- _Exercise_
Lines holding the string "chiếu": copy each one from the listing below.

Exercise data Block Start

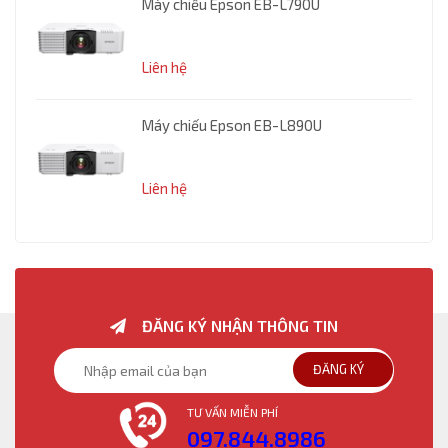
Máy chiếu Epson EB-L790U
Liên hệ
Máy chiếu Epson EB-L890U
Liên hệ
ĐĂNG KÝ NHẬN THÔNG TIN
ĐĂNG KÝ
TƯ VẤN MIỄN PHÍ
097.844.8986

Exercise data Block End

- _Result for this exercise_
Máy chiếu Epson EB-L790U
Máy chiếu Epson EB-L890U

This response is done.